Print every line below. Match each one exactly.

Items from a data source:
========================

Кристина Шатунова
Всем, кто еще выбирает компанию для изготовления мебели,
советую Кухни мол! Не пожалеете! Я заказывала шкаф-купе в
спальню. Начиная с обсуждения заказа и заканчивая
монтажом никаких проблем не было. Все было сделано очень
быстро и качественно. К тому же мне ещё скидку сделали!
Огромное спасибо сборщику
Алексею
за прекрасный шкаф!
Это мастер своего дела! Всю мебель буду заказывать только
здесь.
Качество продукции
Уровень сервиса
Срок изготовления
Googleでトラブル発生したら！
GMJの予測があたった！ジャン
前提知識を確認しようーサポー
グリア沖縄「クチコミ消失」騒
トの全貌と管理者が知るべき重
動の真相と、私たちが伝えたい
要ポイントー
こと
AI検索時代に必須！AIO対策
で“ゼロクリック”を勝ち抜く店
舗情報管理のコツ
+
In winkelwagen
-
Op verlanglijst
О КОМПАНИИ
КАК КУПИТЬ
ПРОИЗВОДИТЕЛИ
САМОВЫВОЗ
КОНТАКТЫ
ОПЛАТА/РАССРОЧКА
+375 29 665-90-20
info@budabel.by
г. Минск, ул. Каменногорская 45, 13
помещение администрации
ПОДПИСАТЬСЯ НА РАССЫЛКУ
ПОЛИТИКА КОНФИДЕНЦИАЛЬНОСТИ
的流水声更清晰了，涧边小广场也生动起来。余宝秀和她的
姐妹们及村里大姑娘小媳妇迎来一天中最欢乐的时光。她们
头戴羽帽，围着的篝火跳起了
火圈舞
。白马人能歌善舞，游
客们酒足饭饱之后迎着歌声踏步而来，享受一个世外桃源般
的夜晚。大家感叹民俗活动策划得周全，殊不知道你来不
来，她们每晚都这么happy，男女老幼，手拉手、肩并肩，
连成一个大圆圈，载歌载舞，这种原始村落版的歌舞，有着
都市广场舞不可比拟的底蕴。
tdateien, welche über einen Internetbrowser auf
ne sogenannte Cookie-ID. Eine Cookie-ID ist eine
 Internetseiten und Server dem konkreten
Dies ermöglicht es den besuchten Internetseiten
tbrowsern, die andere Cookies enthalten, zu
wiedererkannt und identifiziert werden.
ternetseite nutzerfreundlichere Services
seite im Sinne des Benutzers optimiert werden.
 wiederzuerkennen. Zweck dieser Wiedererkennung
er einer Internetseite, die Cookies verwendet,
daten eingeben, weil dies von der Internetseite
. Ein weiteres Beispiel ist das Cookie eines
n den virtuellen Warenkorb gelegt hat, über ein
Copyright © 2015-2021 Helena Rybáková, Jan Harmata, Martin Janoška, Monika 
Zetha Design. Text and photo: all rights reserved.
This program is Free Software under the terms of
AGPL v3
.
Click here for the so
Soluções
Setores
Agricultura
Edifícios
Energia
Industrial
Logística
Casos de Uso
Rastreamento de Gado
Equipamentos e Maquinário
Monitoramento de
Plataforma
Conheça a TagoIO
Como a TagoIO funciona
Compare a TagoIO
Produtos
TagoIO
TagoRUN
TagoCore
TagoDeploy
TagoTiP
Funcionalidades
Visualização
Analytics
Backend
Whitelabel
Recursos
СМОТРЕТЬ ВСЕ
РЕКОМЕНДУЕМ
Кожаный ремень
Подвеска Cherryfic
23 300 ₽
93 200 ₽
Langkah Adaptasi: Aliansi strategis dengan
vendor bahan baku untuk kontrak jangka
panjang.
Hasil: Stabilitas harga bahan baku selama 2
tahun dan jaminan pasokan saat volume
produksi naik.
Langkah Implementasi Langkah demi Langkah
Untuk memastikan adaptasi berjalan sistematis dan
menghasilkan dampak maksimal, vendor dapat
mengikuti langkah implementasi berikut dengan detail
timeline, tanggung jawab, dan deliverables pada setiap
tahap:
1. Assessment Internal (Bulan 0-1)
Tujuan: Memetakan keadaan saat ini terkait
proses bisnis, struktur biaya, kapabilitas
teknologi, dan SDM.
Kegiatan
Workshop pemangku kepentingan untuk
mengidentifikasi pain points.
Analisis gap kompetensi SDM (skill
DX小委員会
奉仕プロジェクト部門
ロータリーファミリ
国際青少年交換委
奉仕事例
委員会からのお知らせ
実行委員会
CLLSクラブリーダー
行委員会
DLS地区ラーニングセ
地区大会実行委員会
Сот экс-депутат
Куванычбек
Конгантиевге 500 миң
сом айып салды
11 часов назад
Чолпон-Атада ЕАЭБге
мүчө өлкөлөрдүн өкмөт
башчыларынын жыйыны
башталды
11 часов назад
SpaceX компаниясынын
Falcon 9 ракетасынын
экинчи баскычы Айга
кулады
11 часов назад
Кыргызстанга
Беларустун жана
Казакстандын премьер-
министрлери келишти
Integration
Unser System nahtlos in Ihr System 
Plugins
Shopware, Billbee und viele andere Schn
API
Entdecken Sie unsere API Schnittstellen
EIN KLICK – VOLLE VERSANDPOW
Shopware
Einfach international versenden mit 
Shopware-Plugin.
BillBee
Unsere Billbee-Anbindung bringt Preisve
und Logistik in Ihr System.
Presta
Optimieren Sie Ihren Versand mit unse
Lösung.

========================

OUTPUT BELOW
Кристина Шатунова
Всем, кто еще выбирает компанию для изготовления мебели,
советую Кухни мол! Не пожалеете! Я заказывала шкаф-купе в
спальню. Начиная с обсуждения заказа и заканчивая
монтажом никаких проблем не было. Все было сделано очень
быстро и качественно. К тому же мне ещё скидку сделали!
Огромное спасибо сборщику
Алексею
за прекрасный шкаф!
Это мастер своего дела! Всю мебель буду заказывать только
здесь.
Качество продукции
Уровень сервиса
Срок изготовления
Googleでトラブル発生したら！
GMJの予測があたった！ジャン
前提知識を確認しようーサポー
グリア沖縄「クチコミ消失」騒
トの全貌と管理者が知るべき重
動の真相と、私たちが伝えたい
要ポイントー
こと
AI検索時代に必須！AIO対策
で“ゼロクリック”を勝ち抜く店
舗情報管理のコツ
+
In winkelwagen
-
Op verlanglijst
О КОМПАНИИ
КАК КУПИТЬ
ПРОИЗВОДИТЕЛИ
САМОВЫВОЗ
КОНТАКТЫ
ОПЛАТА/РАССРОЧКА
+375 29 665-90-20
info@budabel.by
г. Минск, ул. Каменногорская 45, 13
помещение администрации
ПОДПИСАТЬСЯ НА РАССЫЛКУ
ПОЛИТИКА КОНФИДЕНЦИАЛЬНОСТИ
的流水声更清晰了，涧边小广场也生动起来。余宝秀和她的
姐妹们及村里大姑娘小媳妇迎来一天中最欢乐的时光。她们
头戴羽帽，围着的篝火跳起了
火圈舞
。白马人能歌善舞，游
客们酒足饭饱之后迎着歌声踏步而来，享受一个世外桃源般
的夜晚。大家感叹民俗活动策划得周全，殊不知道你来不
来，她们每晚都这么happy，男女老幼，手拉手、肩并肩，
连成一个大圆圈，载歌载舞，这种原始村落版的歌舞，有着
都市广场舞不可比拟的底蕴。
tdateien, welche über einen Internetbrowser auf
ne sogenannte Cookie-ID. Eine Cookie-ID ist eine
 Internetseiten und Server dem konkreten
Dies ermöglicht es den besuchten Internetseiten
tbrowsern, die andere Cookies enthalten, zu
wiedererkannt und identifiziert werden.
ternetseite nutzerfreundlichere Services
seite im Sinne des Benutzers optimiert werden.
 wiederzuerkennen. Zweck dieser Wiedererkennung
er einer Internetseite, die Cookies verwendet,
daten eingeben, weil dies von der Internetseite
. Ein weiteres Beispiel ist das Cookie eines
n den virtuellen Warenkorb gelegt hat, über ein
Copyright © 2015-2021 Helena Rybáková, Jan Harmata, Martin Janoška, Monika 
Zetha Design. Text and photo: all rights reserved.
This program is Free Software under the terms of
AGPL v3
.
Click here for the so
Soluções
Setores
Agricultura
Edifícios
Energia
Industrial
Logística
Casos de Uso
Rastreamento de Gado
Equipamentos e Maquinário
Monitoramento de
Plataforma
Conheça a TagoIO
Como a TagoIO funciona
Compare a TagoIO
Produtos
TagoIO
TagoRUN
TagoCore
TagoDeploy
TagoTiP
Funcionalidades
Visualização
Analytics
Backend
Whitelabel
Recursos
СМОТРЕТЬ ВСЕ
РЕКОМЕНДУЕМ
Кожаный ремень
Подвеска Cherryfic
23 300 ₽
93 200 ₽
Langkah Adaptasi: Aliansi strategis dengan
vendor bahan baku untuk kontrak jangka
panjang.
Hasil: Stabilitas harga bahan baku selama 2
tahun dan jaminan pasokan saat volume
produksi naik.
Langkah Implementasi Langkah demi Langkah
Untuk memastikan adaptasi berjalan sistematis dan
menghasilkan dampak maksimal, vendor dapat
mengikuti langkah implementasi berikut dengan detail
timeline, tanggung jawab, dan deliverables pada setiap
tahap:
1. Assessment Internal (Bulan 0-1)
Tujuan: Memetakan keadaan saat ini terkait
proses bisnis, struktur biaya, kapabilitas
teknologi, dan SDM.
Kegiatan
Workshop pemangku kepentingan untuk
mengidentifikasi pain points.
Analisis gap kompetensi SDM (skill
DX小委員会
奉仕プロジェクト部門
ロータリーファミリ
国際青少年交換委
奉仕事例
委員会からのお知らせ
実行委員会
CLLSクラブリーダー
行委員会
DLS地区ラーニングセ
地区大会実行委員会
Сот экс-депутат
Куванычбек
Конгантиевге 500 миң
сом айып салды
11 часов назад
Чолпон-Атада ЕАЭБге
мүчө өлкөлөрдүн өкмөт
башчыларынын жыйыны
башталды
11 часов назад
SpaceX компаниясынын
Falcon 9 ракетасынын
экинчи баскычы Айга
кулады
11 часов назад
Кыргызстанга
Беларустун жана
Казакстандын премьер-
министрлери келишти
Integration
Unser System nahtlos in Ihr System 
Plugins
Shopware, Billbee und viele andere Schn
API
Entdecken Sie unsere API Schnittstellen
EIN KLICK – VOLLE VERSANDPOW
Shopware
Einfach international versenden mit 
Shopware-Plugin.
BillBee
Unsere Billbee-Anbindung bringt Preisve
und Logistik in Ihr System.
Presta
Optimieren Sie Ihren Versand mit unse
Lösung.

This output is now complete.